Jogging back to health
Not jogging in the classic sense, but a programme of running and walking designed to gently break the gloriously unfit back into some semblance of healthy fitness, building up to being able to run a 10 kilometres race.
Well, we have to have a goal, no matter if it is about as far off as never-never land.
Being a good presbyterian, I have three excuses for this back-sliding.
First, as a promoter of sport for young people and as a director of Edinburgh Leisure, which runs the city's sports and leisure facilities, I have come to realise the irony of spending hours in meetings discussing how we encourage others to get active while I can actually feel my own body atrophying.
The second is the arrival of my baby daughter. The seven-year gap between her and her sibling lulled me into a false sense of security about the truth that the smaller the child, the more energy she demands from those around her.
The third excuse is more intractable. Over a year ago, my wife and I sold our car to try to live more simply and get more exercise. Since then, I have reduced my alcohol intake, virtually cut out sweets, started wearing a pedometer and even bought Special K cereal. The pounds have dropped off, but my waistline has stubbornly refused to shift, remaining at about the size of a five-months pregnancy.
When I appeared in a football strip for a photocall for our new girls football development officer (Edinburgh's fastest growing sport), the newspapers printed the one of me lying down with my chin on a ball because the sight of my midriff in a football strip would have upset anybody's day.
The answer, I am reliably told, is that diets are not enough; you need to exercise also. The purveyors of this unhelpful advice usually have swapped their stomach for a washboard, and that's just the women. The men have no discernible paunch and healthy glows on their faces that you would never tire of slapping (excuse my bitterness, but it's just not fair).
Of course, none of this new-found sporting fanaticism has anything to do with London winning the right to host the 2012 Olympics. With fear, parenthood and vanity as my driving forces, the first two weeks of the programme look easy. Walk five minutes, alternate one minute walking, one minute running for 20 minutes and another five-minute walk. Three times a week for two weeks and then it steps up just a little. Just call me Alf Tupper!
How wrong I was. Day one in my newly purchased track suit and trainers began well, with the walk that is. By the second minute's running, I'm hoping I don't meet anyone I know, because I doubt I will be able to talk to them. By the third minute, I am sure a cardiac arrest is imminent. I am loosing the feeling in my legs and they are refusing my brain's instructions in protest.
Day two is not much better. I sweat a passable imitation of Niagara Falls and my assumption that at least I look the part is shattered when I pass some constituents and the two children just start laughing and asking their mum when the circus is coming to town. My legs are screaming about old sports injuries from games I wasn't even playing and I wonder if NHS 24 will be able to cope with my rapidly disintegrating body.
Day three is even worse. My lungs are screaming. That's not a metaphor. I can actually hear them demanding that I stop. I sook my Ventolin inhaler like a crack cocaine addict at his pipe. If Ventolin is a banned substance, the IOC drug enforcement would have a field day.

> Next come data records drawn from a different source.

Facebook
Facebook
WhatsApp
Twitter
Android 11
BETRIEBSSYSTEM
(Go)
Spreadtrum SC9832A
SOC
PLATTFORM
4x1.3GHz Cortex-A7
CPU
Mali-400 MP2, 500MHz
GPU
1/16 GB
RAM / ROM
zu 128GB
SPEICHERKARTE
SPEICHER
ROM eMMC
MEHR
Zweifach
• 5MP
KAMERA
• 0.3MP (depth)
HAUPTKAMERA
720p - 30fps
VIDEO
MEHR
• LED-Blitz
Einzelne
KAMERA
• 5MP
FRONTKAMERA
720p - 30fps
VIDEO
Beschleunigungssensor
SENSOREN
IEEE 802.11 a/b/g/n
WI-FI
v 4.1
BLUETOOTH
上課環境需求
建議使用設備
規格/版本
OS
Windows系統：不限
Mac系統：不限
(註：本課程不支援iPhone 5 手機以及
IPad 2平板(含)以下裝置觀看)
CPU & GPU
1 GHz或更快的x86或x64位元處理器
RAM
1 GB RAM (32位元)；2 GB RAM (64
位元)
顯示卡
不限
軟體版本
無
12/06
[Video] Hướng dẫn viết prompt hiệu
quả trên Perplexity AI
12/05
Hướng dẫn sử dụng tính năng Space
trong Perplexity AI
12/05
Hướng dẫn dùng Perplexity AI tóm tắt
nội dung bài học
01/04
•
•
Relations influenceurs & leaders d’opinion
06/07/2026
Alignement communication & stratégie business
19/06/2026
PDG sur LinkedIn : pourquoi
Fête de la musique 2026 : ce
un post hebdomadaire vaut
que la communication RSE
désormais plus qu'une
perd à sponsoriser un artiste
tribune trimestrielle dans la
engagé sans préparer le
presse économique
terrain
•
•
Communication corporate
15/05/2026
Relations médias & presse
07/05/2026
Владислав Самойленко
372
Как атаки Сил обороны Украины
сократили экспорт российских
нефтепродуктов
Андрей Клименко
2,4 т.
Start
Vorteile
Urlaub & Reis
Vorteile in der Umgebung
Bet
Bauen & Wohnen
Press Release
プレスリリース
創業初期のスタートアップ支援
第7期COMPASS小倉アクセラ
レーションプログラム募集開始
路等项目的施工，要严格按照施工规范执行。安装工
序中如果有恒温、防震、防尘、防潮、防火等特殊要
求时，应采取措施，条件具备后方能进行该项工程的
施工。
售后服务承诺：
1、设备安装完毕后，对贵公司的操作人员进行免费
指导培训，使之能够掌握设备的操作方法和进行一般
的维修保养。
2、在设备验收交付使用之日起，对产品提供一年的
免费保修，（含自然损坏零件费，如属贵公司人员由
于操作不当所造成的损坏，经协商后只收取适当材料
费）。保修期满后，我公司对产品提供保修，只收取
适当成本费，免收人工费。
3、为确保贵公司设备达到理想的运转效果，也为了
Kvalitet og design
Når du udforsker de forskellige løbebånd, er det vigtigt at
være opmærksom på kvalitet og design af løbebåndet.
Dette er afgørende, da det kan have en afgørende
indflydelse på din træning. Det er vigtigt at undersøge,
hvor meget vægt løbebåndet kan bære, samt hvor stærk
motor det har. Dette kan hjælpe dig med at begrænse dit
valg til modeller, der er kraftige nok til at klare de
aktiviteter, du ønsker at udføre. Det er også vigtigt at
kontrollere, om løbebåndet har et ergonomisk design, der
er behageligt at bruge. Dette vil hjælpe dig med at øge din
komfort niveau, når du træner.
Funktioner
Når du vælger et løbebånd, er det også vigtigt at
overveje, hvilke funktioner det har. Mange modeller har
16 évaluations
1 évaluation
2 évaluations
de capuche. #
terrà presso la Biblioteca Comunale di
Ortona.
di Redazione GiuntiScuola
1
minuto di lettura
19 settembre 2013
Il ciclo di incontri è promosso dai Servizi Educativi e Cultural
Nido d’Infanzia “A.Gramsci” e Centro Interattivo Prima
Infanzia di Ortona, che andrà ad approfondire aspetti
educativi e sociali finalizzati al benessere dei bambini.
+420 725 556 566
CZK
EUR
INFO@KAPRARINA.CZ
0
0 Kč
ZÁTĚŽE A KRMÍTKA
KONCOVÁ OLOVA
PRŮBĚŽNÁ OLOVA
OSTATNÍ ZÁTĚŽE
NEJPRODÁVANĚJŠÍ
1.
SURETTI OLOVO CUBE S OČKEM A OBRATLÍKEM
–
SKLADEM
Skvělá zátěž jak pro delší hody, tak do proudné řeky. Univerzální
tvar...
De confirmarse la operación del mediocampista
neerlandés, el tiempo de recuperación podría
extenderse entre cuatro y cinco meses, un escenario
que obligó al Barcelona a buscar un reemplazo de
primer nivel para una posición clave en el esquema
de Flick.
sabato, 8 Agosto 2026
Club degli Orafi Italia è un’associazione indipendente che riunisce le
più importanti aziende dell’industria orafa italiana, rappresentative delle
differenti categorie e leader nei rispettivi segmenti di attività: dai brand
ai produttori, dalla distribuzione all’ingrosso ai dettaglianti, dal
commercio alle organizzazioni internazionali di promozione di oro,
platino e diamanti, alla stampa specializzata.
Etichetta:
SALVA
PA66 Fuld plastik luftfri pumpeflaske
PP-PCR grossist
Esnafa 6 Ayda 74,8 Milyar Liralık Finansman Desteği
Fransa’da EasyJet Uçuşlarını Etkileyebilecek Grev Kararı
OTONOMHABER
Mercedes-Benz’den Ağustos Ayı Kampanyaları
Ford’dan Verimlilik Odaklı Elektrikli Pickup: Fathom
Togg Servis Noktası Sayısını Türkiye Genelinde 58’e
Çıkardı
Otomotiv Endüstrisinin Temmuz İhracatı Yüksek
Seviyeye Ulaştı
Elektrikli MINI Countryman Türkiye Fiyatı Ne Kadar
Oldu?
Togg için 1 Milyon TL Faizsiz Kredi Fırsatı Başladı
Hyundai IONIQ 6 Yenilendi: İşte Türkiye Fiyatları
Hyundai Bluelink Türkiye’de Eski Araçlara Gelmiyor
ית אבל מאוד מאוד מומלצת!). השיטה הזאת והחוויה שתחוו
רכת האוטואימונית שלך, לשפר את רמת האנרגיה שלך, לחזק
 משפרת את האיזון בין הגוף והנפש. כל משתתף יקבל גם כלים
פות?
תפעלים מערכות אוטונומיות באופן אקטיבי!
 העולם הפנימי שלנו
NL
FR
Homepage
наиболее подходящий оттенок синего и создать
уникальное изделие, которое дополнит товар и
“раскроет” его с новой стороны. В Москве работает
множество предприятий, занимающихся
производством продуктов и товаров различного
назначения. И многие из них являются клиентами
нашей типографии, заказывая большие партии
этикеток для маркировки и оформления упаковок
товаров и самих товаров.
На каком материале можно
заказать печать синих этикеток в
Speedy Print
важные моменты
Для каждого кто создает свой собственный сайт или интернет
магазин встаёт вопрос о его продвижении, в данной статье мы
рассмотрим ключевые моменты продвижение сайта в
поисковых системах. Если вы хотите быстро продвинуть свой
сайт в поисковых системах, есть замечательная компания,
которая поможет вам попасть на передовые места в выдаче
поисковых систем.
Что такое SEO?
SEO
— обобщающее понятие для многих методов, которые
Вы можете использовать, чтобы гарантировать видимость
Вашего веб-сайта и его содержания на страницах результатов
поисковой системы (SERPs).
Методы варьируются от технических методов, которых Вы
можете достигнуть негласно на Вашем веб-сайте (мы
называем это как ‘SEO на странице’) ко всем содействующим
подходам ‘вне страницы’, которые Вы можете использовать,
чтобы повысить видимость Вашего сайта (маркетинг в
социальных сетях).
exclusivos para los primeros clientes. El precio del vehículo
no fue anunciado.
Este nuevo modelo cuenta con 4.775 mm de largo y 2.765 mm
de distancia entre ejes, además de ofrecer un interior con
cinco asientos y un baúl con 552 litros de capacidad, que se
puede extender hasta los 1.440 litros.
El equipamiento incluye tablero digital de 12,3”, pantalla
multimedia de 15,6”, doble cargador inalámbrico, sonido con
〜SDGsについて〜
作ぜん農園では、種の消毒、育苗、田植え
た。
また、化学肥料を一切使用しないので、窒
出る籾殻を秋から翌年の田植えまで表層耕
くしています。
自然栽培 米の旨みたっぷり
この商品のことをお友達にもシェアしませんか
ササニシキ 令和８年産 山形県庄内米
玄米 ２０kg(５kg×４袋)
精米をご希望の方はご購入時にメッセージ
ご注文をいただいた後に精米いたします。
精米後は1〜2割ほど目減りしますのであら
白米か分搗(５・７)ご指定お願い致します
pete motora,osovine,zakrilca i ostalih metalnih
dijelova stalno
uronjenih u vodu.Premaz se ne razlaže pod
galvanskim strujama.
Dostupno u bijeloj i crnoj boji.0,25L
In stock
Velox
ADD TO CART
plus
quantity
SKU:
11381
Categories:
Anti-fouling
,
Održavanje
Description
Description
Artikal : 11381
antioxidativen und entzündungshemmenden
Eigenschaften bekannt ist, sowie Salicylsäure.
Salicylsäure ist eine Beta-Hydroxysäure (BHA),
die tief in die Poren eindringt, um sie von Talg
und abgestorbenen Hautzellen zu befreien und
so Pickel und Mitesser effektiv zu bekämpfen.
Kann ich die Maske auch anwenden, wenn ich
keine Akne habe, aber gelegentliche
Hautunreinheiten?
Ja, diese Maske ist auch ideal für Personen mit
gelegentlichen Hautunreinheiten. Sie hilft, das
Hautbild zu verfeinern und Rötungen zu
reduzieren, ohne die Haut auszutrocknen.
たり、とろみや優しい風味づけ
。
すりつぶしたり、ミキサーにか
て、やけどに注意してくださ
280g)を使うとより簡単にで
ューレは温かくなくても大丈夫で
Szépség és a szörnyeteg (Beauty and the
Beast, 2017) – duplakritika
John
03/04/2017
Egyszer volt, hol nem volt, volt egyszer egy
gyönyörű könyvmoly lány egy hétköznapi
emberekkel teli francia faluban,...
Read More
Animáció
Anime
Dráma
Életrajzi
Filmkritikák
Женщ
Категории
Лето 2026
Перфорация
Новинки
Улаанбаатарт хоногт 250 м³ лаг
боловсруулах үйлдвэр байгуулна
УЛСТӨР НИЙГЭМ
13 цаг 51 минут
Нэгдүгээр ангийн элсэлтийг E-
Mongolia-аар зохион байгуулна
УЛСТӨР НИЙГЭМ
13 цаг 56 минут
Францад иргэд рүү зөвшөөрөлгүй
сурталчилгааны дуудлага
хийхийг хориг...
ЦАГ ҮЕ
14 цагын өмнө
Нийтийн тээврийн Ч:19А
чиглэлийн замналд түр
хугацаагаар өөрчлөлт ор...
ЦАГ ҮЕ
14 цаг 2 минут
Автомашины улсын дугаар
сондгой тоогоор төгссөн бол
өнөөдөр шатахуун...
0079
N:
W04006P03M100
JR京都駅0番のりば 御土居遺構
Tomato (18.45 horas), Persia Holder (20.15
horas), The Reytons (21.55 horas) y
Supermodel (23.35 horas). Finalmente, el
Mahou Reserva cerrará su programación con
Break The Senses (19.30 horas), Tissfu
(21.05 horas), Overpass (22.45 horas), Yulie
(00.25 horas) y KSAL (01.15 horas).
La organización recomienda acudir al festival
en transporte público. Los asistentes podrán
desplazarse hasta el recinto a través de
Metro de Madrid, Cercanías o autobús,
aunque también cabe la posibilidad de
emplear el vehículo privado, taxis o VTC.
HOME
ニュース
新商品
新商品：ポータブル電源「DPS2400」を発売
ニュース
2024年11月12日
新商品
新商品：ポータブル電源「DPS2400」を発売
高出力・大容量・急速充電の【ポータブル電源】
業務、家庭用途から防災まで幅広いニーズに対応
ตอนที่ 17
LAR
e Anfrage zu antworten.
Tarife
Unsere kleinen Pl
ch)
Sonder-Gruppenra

It's now day four. I still intend to go out and waddle around the streets, but only once I have written this article and done a few more things on my "to do" list, such as fluff the cushions in the living-room and reorganise the screws in my tool-box. Not that I am avoiding the call to jog, you understand, just reprioritising.
I will continue but there is a limit to my "no pain, no gain" worldview. I console myself that those London Olympics that did not motivate me in any way are fully seven years off. It has been an object lesson in why we desperately need more sporting opportunities for young people, and the two hours of PE a week in John Beattie's report. No one should have to go through this pain.
I will not be a competitor in 2012, but my race is more significant - to get fit and fat free before it's too late. That needs to be long before the Olympic flame hits our streets and becomes the beacon of aspiration for young and old we all hope it will be.
Ewan Aitken is executive member for children and families on Edinburgh City Council and education spokesperson for the local authorities.